Your assignment: Which lines of the records below contain the word "cibersegurança"? Show each one.

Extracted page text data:

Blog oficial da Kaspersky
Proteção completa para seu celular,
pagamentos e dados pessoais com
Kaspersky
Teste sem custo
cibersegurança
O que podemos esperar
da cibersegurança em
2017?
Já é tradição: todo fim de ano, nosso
...
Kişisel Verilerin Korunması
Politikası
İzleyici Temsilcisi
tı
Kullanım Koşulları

Worked solution:
cibersegurança
da cibersegurança em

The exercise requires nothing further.